The premises consisted of a cottage, a lean-to and a yard, which was partly sheltered by a sort of ramshackle cloister pieced together from scrap iron and linoleum. The yard gate was locked. Through it Alleyn saw copious disjecta membra of Mr Bagg’s operations. A shop window in the cottage wall dingily faced the lane. It was into this window that Troy had found the Hewsons peering last Monday night.

Tillottson said. “He’ll be in bed as like as not.
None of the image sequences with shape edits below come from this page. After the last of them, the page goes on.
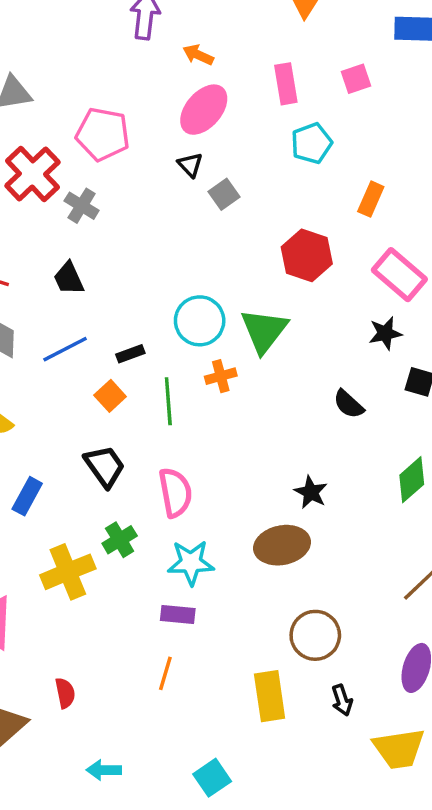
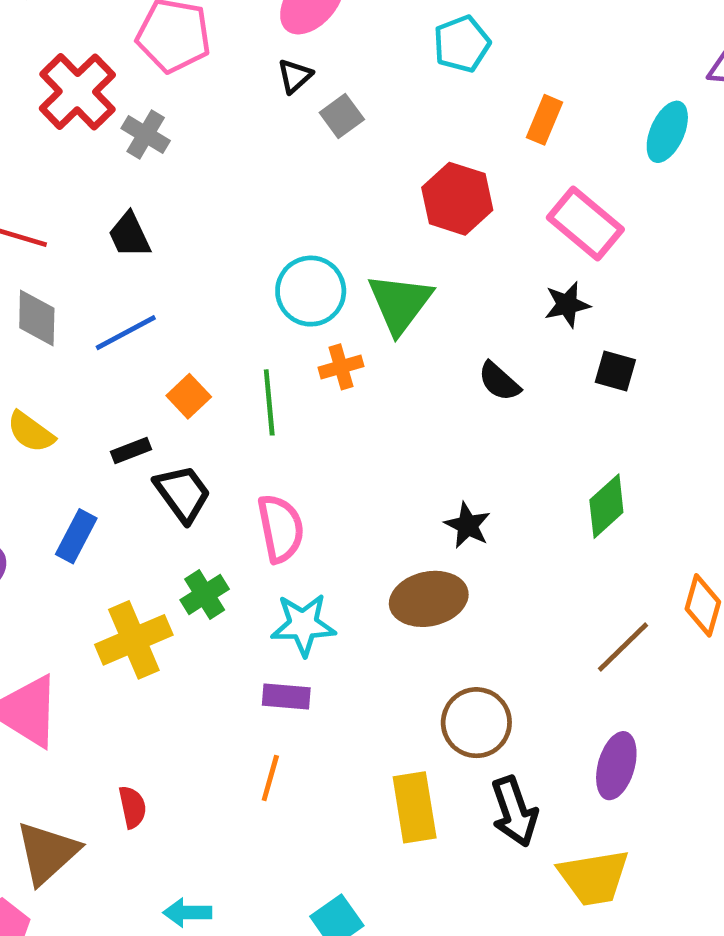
black triangle: (190, 165) -> (295, 76), turned 32
black rectangle: (130, 354) -> (131, 451), moved
black semicircle: (349, 404) -> (499, 381), moved
black arrow: (342, 700) -> (514, 811), size x1.6

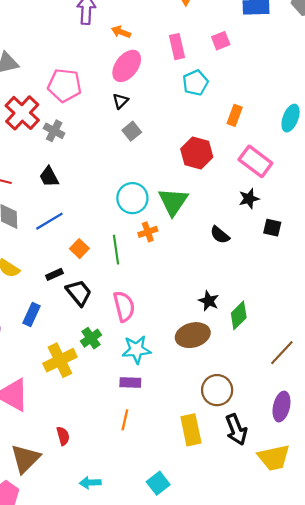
gray square: (342, 116) -> (132, 131), moved
green diamond: (606, 506) -> (239, 315), moved

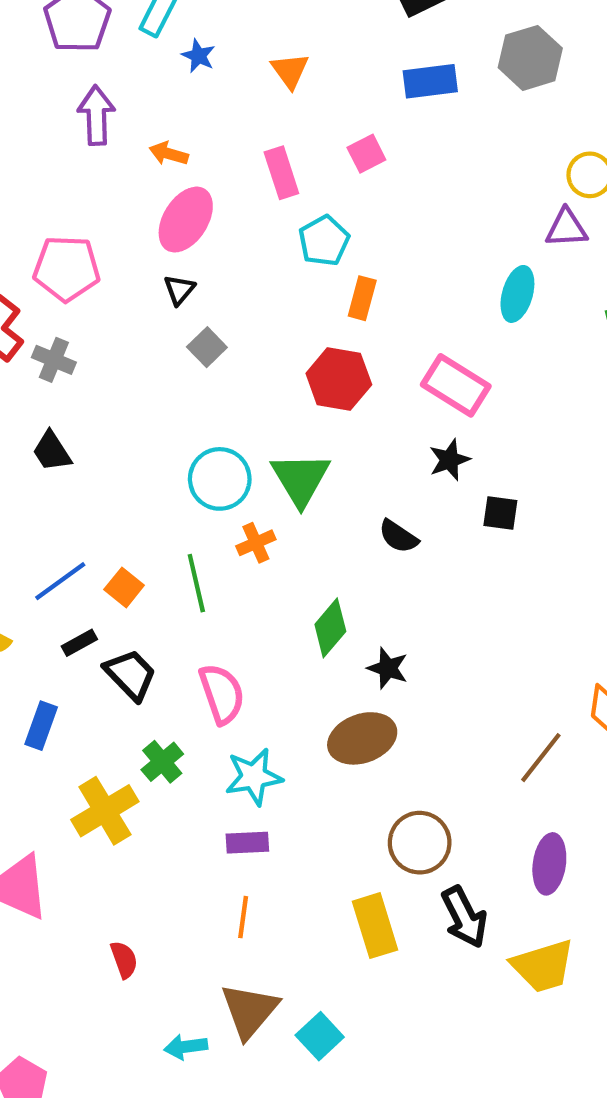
orange rectangle: (235, 115) -> (362, 298), moved
blue line: (49, 221) -> (60, 581), moved
green diamond: (239, 315) -> (330, 628), moved
brown triangle: (25, 459) -> (250, 1011), moved

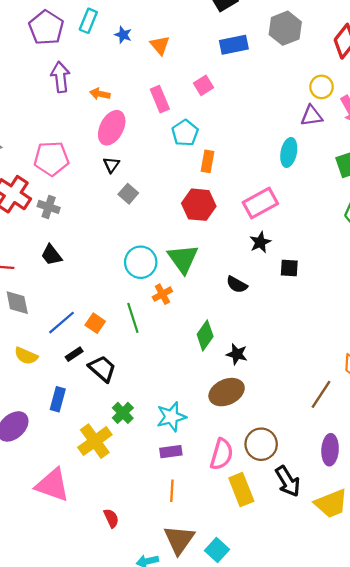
blue star: (198, 56) -> (123, 35), moved
pink rectangle: (456, 385) -> (260, 203), turned -56
pink semicircle: (222, 694) -> (222, 454), moved, turned 40

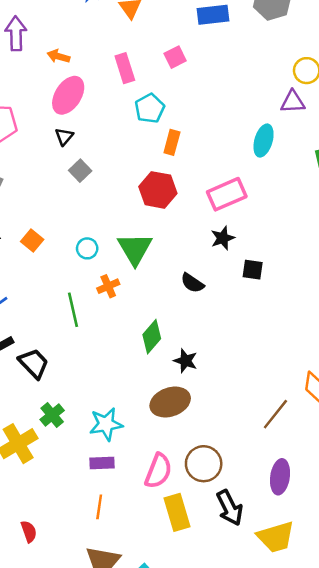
cyan circle: (141, 262) -> (87, 248), size x0.6
orange square: (95, 323) -> (32, 241), moved

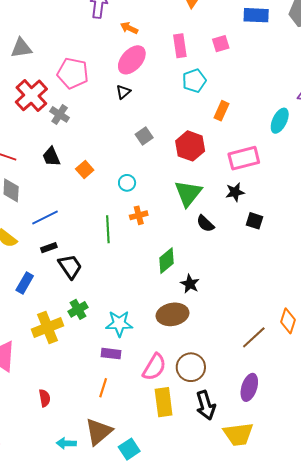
orange rectangle: (172, 142) -> (222, 111), moved
gray square: (80, 171) -> (144, 136), moved
green triangle: (135, 249) -> (188, 193), moved

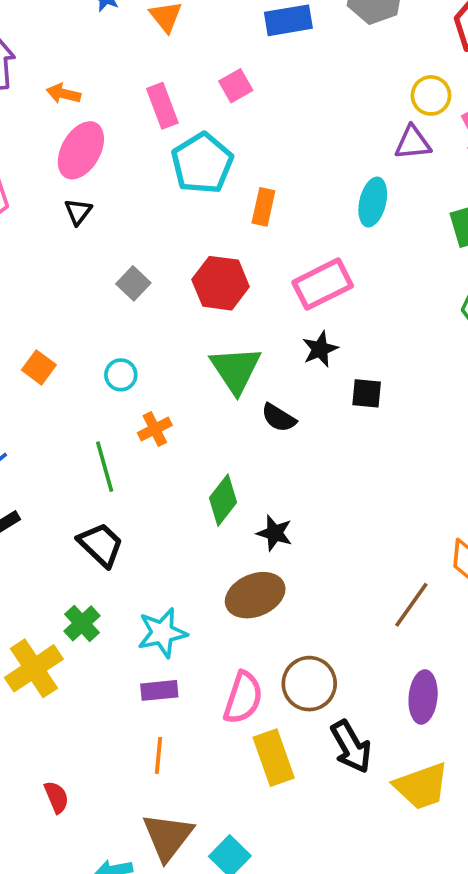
cyan pentagon: (194, 81) -> (202, 163), size x1.4
black trapezoid: (70, 266) -> (101, 545), moved

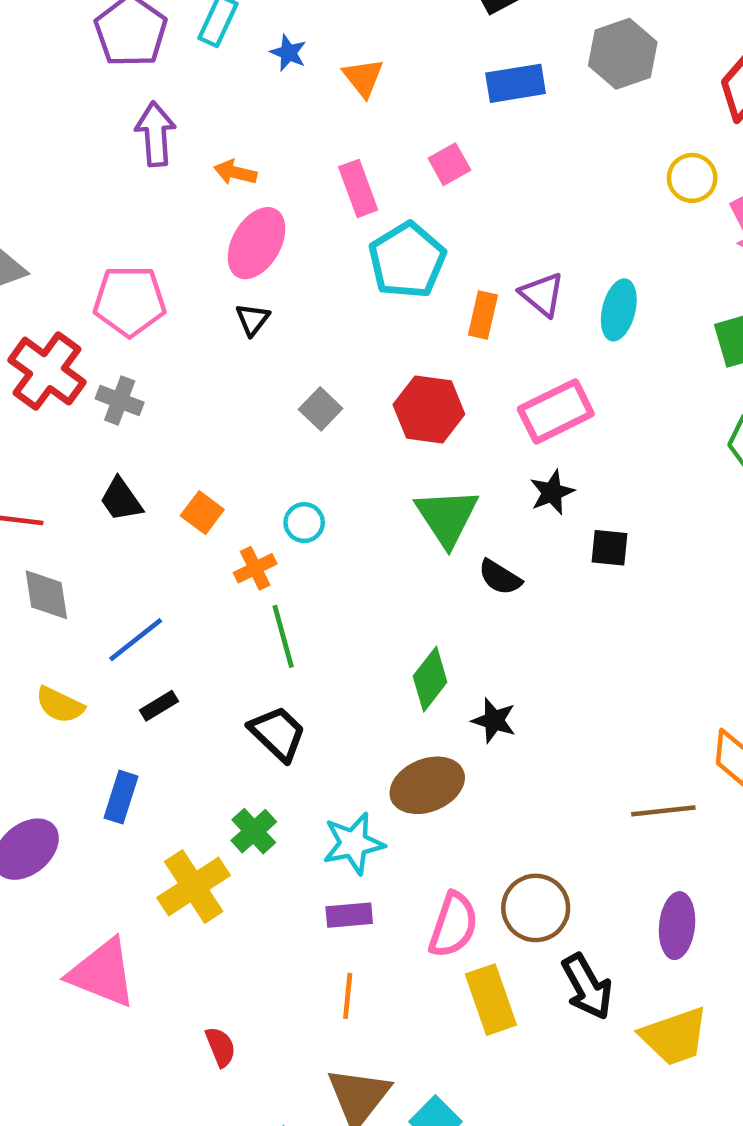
purple triangle: (413, 143) -> (542, 294), moved, turned 45
orange cross: (155, 429) -> (255, 568), moved
brown ellipse: (255, 595) -> (427, 785), moved
brown line: (411, 605) -> (663, 811), turned 48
They go to bed early in these parts.”

“Stir him up,” Alleyn rejoined and jerked at a cord that dangled from a hole near the door. A bell jangled inside. No response. “Up you get,” Alleyn muttered and jerked again. Tillottson banged on the door.

“If you lads don’t want to be given in charge,” bawled a voice within, “you better ’op it. Go on. Get out of it. I’ll murder you one of these nights, see if I don’t.”

“It’s me, Jo,” Tillottson shouted through the keyhole. “Tillottson. Police. Spare us a moment, will you?”

Who?”

“Tillottson: Toll’ark Police.”

Silence. A light was turned on somewhere behind the dirty window. They heard shuffling steps and the elaborate unchaining and unbolting of the door which was finally dragged open with a screech to reveal a small, dirty man wearing pyjamas and an unspeakable overcoat.

“What’s it all about?” he complained. “I’m going to bed. What’s the idea?”

“We won’t keep you, Jo. If we can just come in for half a sec.”

He muttered and stood aside. “In there, then,” he said and dragged and banged the door shut. “In the shop.”

They walked into what passed for a shop: a low room crammed to its ceiling and so ill-lit that nothing came out into the open or declared itself in its character of table, hat-rack or mouldering chair. Rather, everything lurked in menacing anonymity and it really was going too far in the macabre for Jno. Bagg to suspend a doll from one of the rafters by a cord round its broken neck.